Interestingly enough, we had lunch here at the same little corner that I had been two years ago with this touring company. One of the great things I love about tours like these is that there are an abundant amount of Americans. I got to meet newlyweds from Tennessee, a couple from Mississippi, a woman from Ohio, nice family from Chicago, and a faculty member from the University of Alabama. They were all a pleasure to talk to and get to know!

On Omaha Beach alone, there were 34,000 American troops that made their landing there, but even the 300 bombers hours beforehand could not tone down what lay ahead for the young soldiers. There are memorials all along the five sectors of the beaches; we stopped at Omaha, Utah, and Juno beaches.

However, nothing was more spectacular than the Normandy American Cemetery, adjacent to the Canadian and British ones. It happened to be the most beautiful weather one could ask for. This piece of oceanside land was given to the United States permanently by France. This was American soil. It was chilling.

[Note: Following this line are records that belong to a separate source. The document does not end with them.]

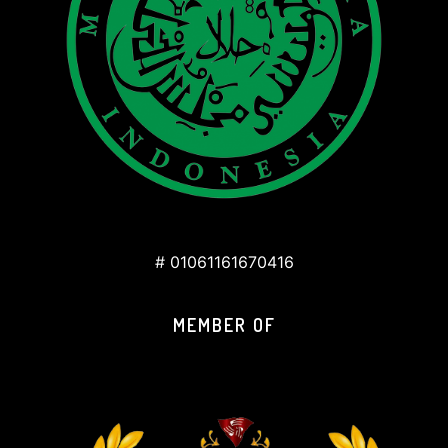
# 01061161670416
MEMBER OF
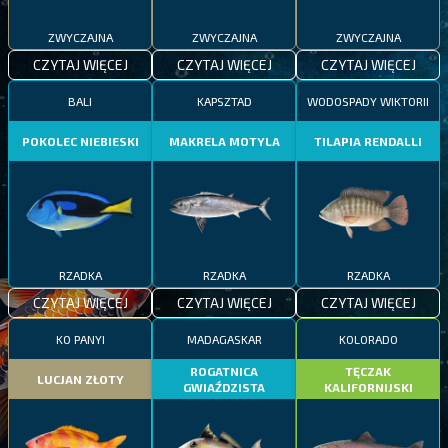
ZWYCZAJNA
ZWYCZAJNA
ZWYCZAJNA
CZYTAJ WIĘCEJ
CZYTAJ WIĘCEJ
CZYTAJ WIĘCEJ
BALI
KAPSZTAD
WODOSPADY WIKTORII
POKOLEC NIEBIESKI
MAKRELA MOTYLA
TILAPIA RENDALLI
RZADKA
RZADKA
RZADKA
CZYTAJ WIĘCEJ
CZYTAJ WIĘCEJ
CZYTAJ WIĘCEJ
KO PANYI
MADAGASKAR
KOLORADO
ROGATNICA
TĘCZAK
LUCJAN ZŁOTY
GWIAŹDZISTA
KALIFORNIJSKI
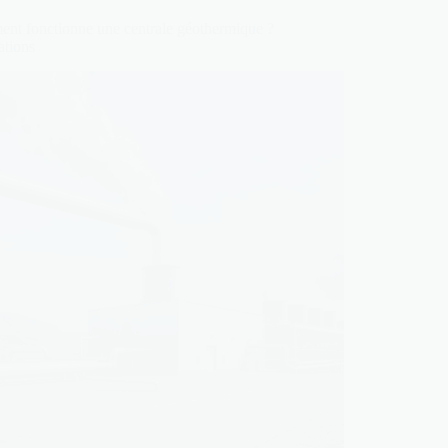
nt fonctionne une centrale géothermique ?
ations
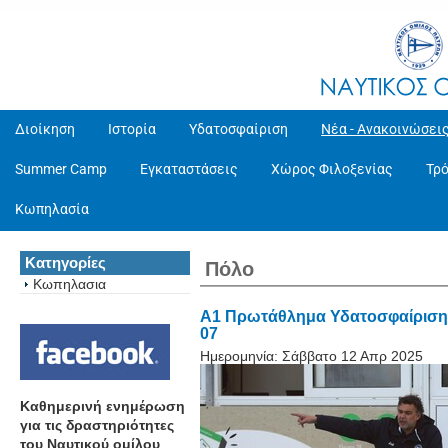
Διοίκηση
Ιστορία
Υδατοσφαίριση
Νέα - Ανακοινώσει
Summer Camp
Εγκαταστάσεις
Χώρος Φιλοξενίας
Τρ
Κωπηλασία
Κατηγορίες
Πόλο
Κωπηλασια
Α1 Πρωτάθλημα Υδατοσφαίρισης
07
Ημερομηνία:
Σάββατο 12 Απρ 2025
Καθημερινή ενημέρωση
για τις δραστηριότητες
του Ναυτικού ομίλου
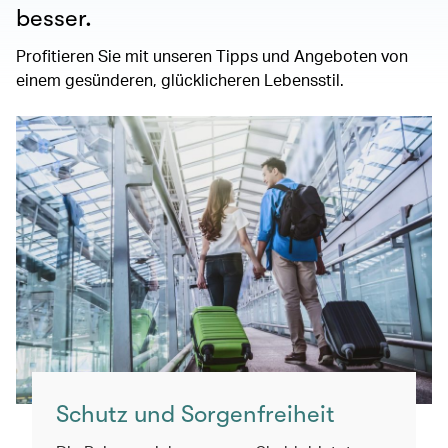
besser.
Profitieren Sie mit unseren Tipps und Angeboten von
einem gesünderen, glücklicheren Lebensstil.
Schutz und Sorgenfreiheit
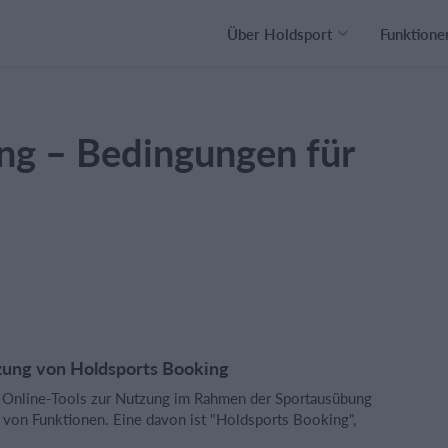
Über Holdsport
Funktione
ng – Bedingungen für
tzung von Holdsports Booking
n Online-Tools zur Nutzung im Rahmen der Sportausübung
l von Funktionen. Eine davon ist "Holdsports Booking",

Gotta hand it to the American Battle Monuments Commission (ABMC). They maintain beautiful cemetery and monuments dedicated to the troops in the wars of the twentieth century all over the world. I was able to visit Punchbowl Cemetery in Oahu last month, and now this.

After walking through the memorial museum on the grounds, you saw the memorial statue, ‘Spirit of the Youth’, and then the sea of gravemarkers simply flooded your sight. I believe the number was around 21,000 buried here. A portion of them marked ‘Here rests a comrade in arms, known but to God.

It was surprising to find out that in this part of France, there are actually more Germans buried here than all the allied troops put together. They number around 80,000, buried wherever their bodies ended up in.

On the way back, we drove through the countryside of Normandy and I could help but imagine the raining down of paratroopers, lines and companies cutting through the tall bushes and hedges as in the films I had just watched a few hours ago in the museum. Or for that matter, Band of Brothers. Can’t avoid throwing in Saving Private Ryan while your at it.

These are actual places that we read, watch and hear about. I was cruising on the highway right through them, munching on my exquisite dinner. I had a conversation with my teacher two years ago while spending two weeks out here in the countryside playing chamber music.  As we sat out in a field under the stars by the River Seine at the end of a long day, enjoying a cigar and wine (Nice huh? Better believe it; I don’t smoke though). Quietly, he just said, “Alex, look at that. Up there, this is where [the paratroopers] came down. Just out here, by these towns, in this field.”

The more astounding thing though? Life goes on. It has to. Farmers continue to farm as they did decades ago after rebuilding. They continue to farm as they did 70 years ago before the war. There are little stone memorials all throughout these fields and towns, but life goes on. Our tour guide joked, if they put a monument everywhere an event occurred in France, they wouldn’t have any place left to work, live and play! It’s probably the truth. Just look at Paris or Rome. All this to say, right on Omaha beach for example, there were a few local families with their kids playing in the sand and water, building sand castles, getting some sun.

This is the other side of the Parisian story of the 20th century. Often forgotten, taken for granted. In personal vengeance, Hitler’s acquisition of Paris was supposed to lead to its complete off-the-map destruction. You know, he had a bit of a grudge. Something about the German’s terms of agreement in some treaty of Versailles or something

Luckily, the Allies succeeded, arduously, in this battle for Normandy, France, and concordantly, European continent. We have a Paris, rich and full of tangible history in its buildings. To think, It almost burned.